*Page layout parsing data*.

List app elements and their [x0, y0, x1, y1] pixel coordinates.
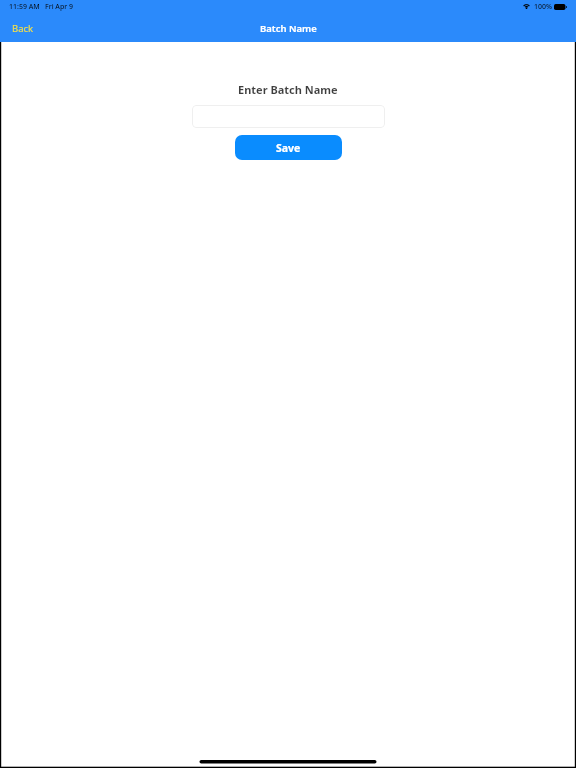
staticText: Save [276, 141, 301, 155]
button[interactable]: Back [0, 18, 46, 38]
staticText: Batch Name [260, 22, 317, 35]
staticText: 100% [534, 2, 552, 12]
button[interactable]: Batch name input [192, 105, 385, 128]
staticText: Fri Apr 9 [45, 2, 74, 12]
staticText: 11:59 AM [9, 2, 40, 12]
other: Battery full [554, 4, 567, 10]
staticText: Back [12, 22, 34, 34]
other: Wi-Fi [522, 2, 531, 13]
button[interactable]: Save [235, 135, 342, 160]
staticText: Enter Batch Name [238, 82, 338, 97]
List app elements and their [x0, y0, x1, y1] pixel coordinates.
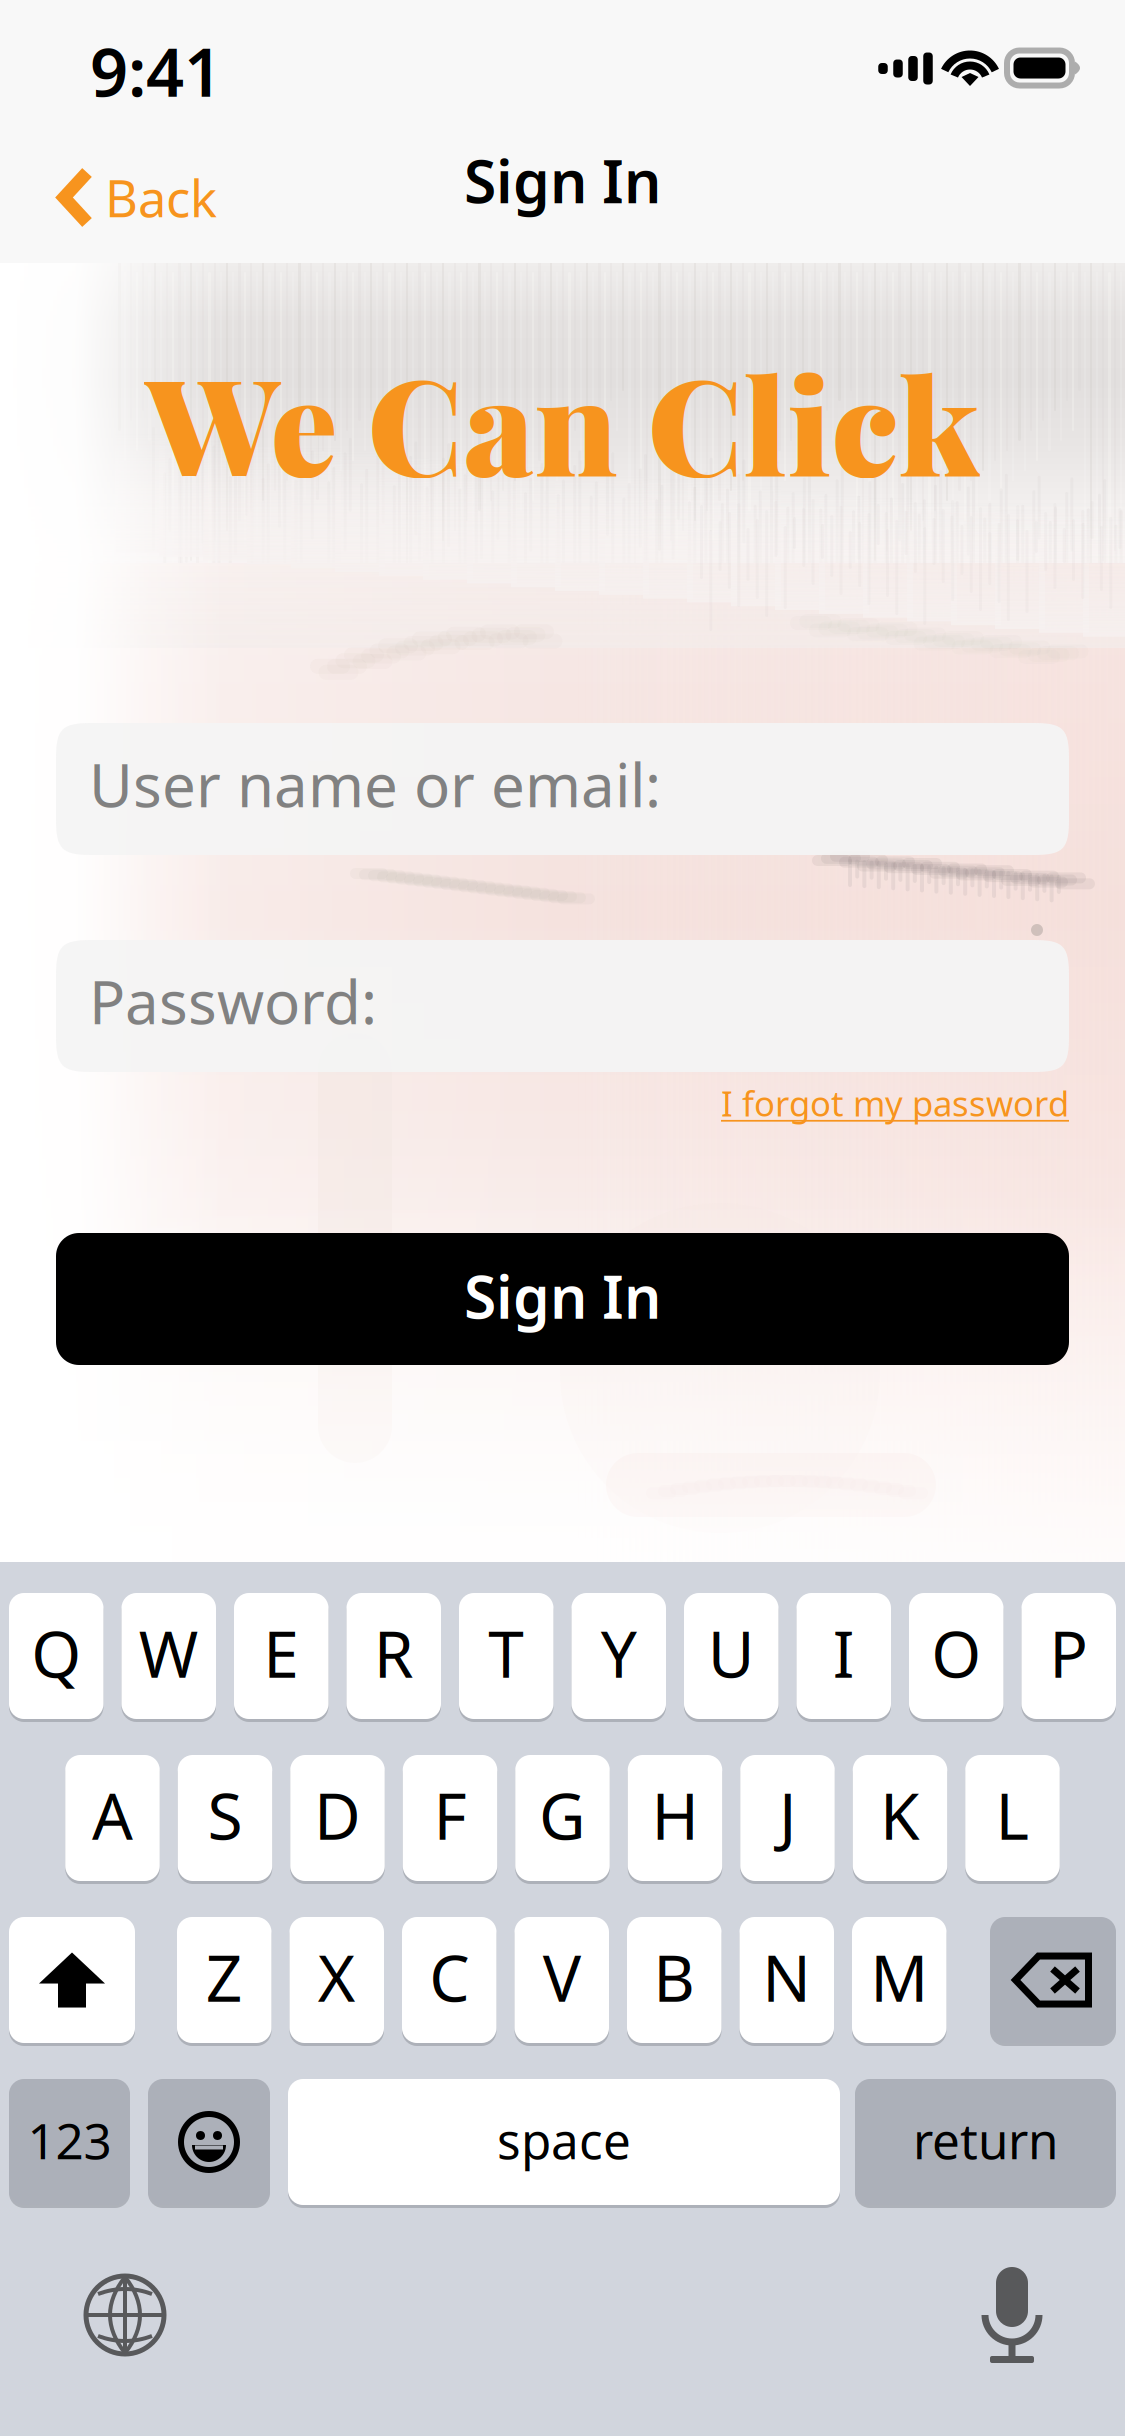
staticText: We Can Click — [146, 332, 980, 510]
staticText: Password: — [89, 961, 377, 1041]
button[interactable]: 123 — [9, 2079, 130, 2208]
button[interactable]: K — [853, 1755, 947, 1884]
button[interactable]: Switch keyboard language — [85, 2275, 165, 2355]
button[interactable]: B — [627, 1917, 722, 2046]
button[interactable]: N — [740, 1917, 834, 2046]
button[interactable]: U — [684, 1593, 778, 1722]
staticText: User name or email: — [89, 744, 661, 824]
button[interactable]: Sign In — [56, 1233, 1069, 1365]
button[interactable]: F — [403, 1755, 497, 1884]
button[interactable]: I forgot my password — [721, 1080, 1069, 1126]
staticText: E — [263, 1610, 299, 1696]
staticText: R — [374, 1610, 414, 1696]
staticText: W — [139, 1610, 199, 1696]
button[interactable]: return — [855, 2079, 1116, 2208]
button[interactable]: L — [965, 1755, 1060, 1884]
staticText: Q — [31, 1610, 81, 1696]
staticText: C — [429, 1934, 469, 2020]
staticText: N — [762, 1934, 811, 2020]
staticText: I forgot my password — [721, 1080, 1069, 1126]
button[interactable]: Y — [572, 1593, 666, 1722]
button[interactable]: P — [1022, 1593, 1116, 1722]
button[interactable]: Delete — [990, 1917, 1116, 2046]
button[interactable]: G — [515, 1755, 610, 1884]
button[interactable]: C — [402, 1917, 496, 2046]
button[interactable]: R — [346, 1593, 441, 1722]
button[interactable]: J — [740, 1755, 835, 1884]
staticText: K — [880, 1772, 920, 1858]
button[interactable]: E — [234, 1593, 328, 1722]
button[interactable]: V — [514, 1917, 609, 2046]
staticText: Back — [105, 164, 217, 231]
staticText: space — [497, 2107, 631, 2173]
staticText: S — [208, 1772, 242, 1858]
staticText: I — [833, 1610, 855, 1696]
button[interactable]: S — [178, 1755, 272, 1884]
staticText: Z — [206, 1934, 243, 2020]
button[interactable]: Z — [177, 1917, 272, 2046]
button[interactable]: W — [122, 1593, 216, 1722]
button[interactable]: H — [628, 1755, 722, 1884]
staticText: L — [996, 1772, 1030, 1858]
staticText: O — [931, 1610, 981, 1696]
staticText: U — [708, 1610, 755, 1696]
staticText: A — [92, 1772, 133, 1858]
button[interactable]: Q — [9, 1593, 104, 1722]
staticText: Sign In — [464, 142, 661, 219]
button[interactable]: D — [290, 1755, 385, 1884]
staticText: V — [543, 1934, 581, 2020]
button[interactable]: Emoji — [148, 2079, 270, 2208]
button[interactable]: X — [290, 1917, 384, 2046]
button[interactable]: M — [852, 1917, 946, 2046]
staticText: F — [434, 1772, 466, 1858]
staticText: Y — [601, 1610, 637, 1696]
button[interactable]: O — [909, 1593, 1004, 1722]
staticText: D — [314, 1772, 361, 1858]
button[interactable]: Dictation — [975, 2267, 1049, 2363]
staticText: Sign In — [464, 1257, 661, 1335]
staticText: return — [913, 2107, 1058, 2173]
button[interactable]: space — [288, 2079, 840, 2208]
staticText: 123 — [28, 2107, 112, 2173]
staticText: T — [488, 1610, 524, 1696]
staticText: 9:41 — [90, 27, 222, 115]
staticText: G — [539, 1772, 586, 1858]
staticText: X — [318, 1934, 356, 2020]
staticText: H — [652, 1772, 698, 1858]
button[interactable]: T — [459, 1593, 554, 1722]
staticText: J — [779, 1772, 796, 1858]
button[interactable]: A — [65, 1755, 160, 1884]
button[interactable]: I — [796, 1593, 891, 1722]
staticText: P — [1049, 1610, 1088, 1696]
button[interactable]: Back — [0, 132, 241, 263]
staticText: M — [870, 1934, 928, 2020]
staticText: B — [653, 1934, 695, 2020]
button[interactable]: Shift — [9, 1917, 135, 2046]
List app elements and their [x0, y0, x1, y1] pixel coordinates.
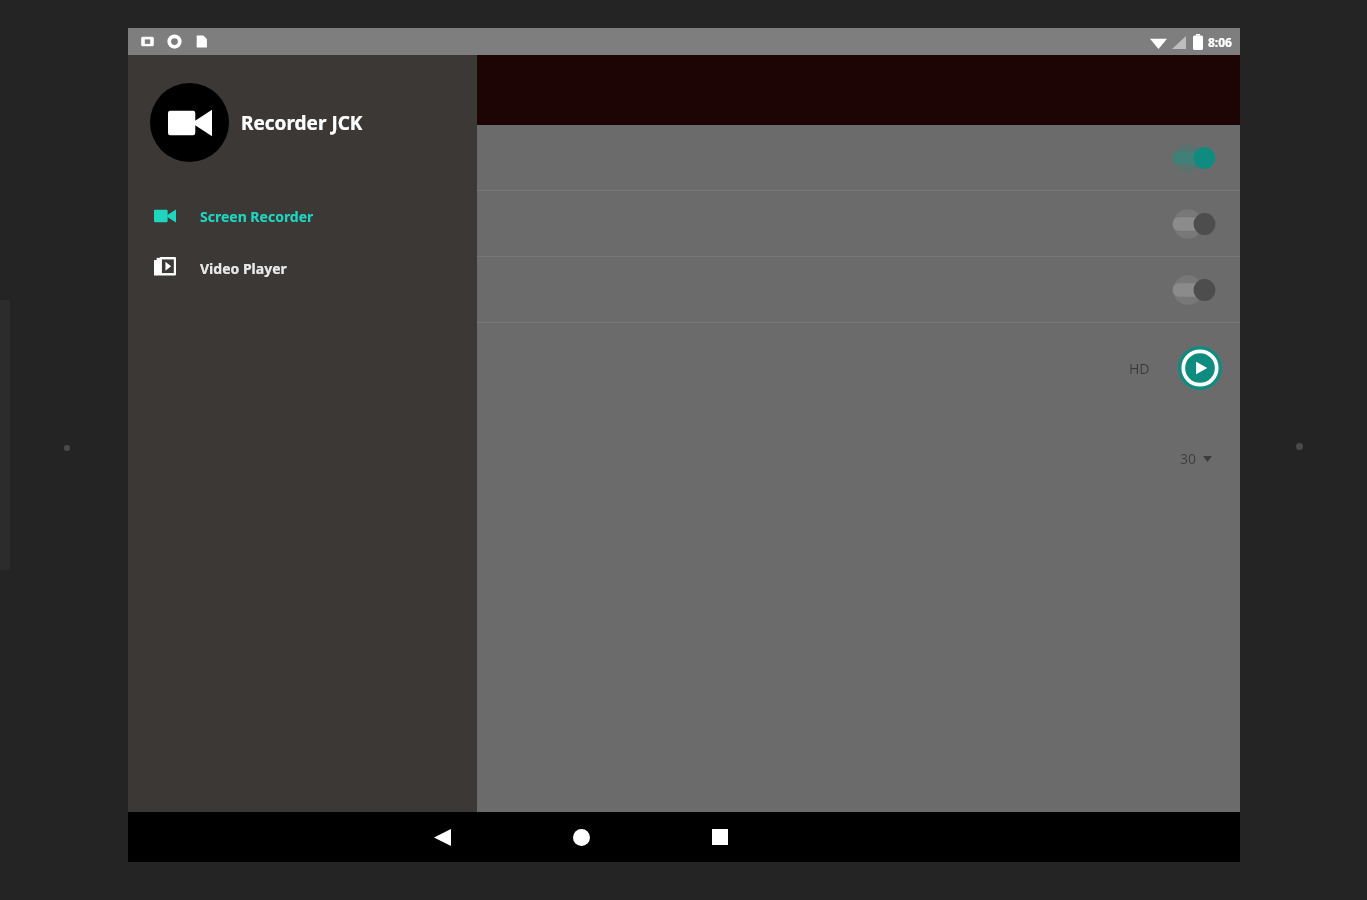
staticText: Recorder JCK: [241, 110, 363, 136]
button[interactable]: Toggle off: [128, 257, 1240, 322]
button[interactable]: Screen Recorder: [128, 190, 477, 242]
button[interactable]: Start recording: [1178, 346, 1222, 390]
button[interactable]: Toggle off: [1166, 208, 1218, 240]
staticText: 8:06: [1208, 34, 1232, 50]
staticText: HD: [1129, 359, 1150, 378]
button[interactable]: Toggle on: [128, 125, 1240, 190]
button[interactable]: Back: [412, 812, 472, 862]
staticText: Video Player: [200, 259, 287, 278]
staticText: Screen Recorder: [200, 207, 314, 226]
button[interactable]: Home: [551, 812, 611, 862]
staticText: 30: [1180, 449, 1197, 468]
button[interactable]: Toggle off: [1166, 274, 1218, 306]
button[interactable]: Toggle on: [1166, 142, 1218, 174]
button[interactable]: Toggle off: [128, 191, 1240, 256]
button[interactable]: Video Player: [128, 242, 477, 294]
button[interactable]: Recents: [690, 812, 750, 862]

*Required action*. For every line in the data above that holds "Sign", return the line itself.

*Your solution*.
button[interactable]: Sign In — [56, 1233, 1069, 1365]
staticText: Sign In — [464, 142, 661, 219]
staticText: Sign In — [464, 1257, 661, 1335]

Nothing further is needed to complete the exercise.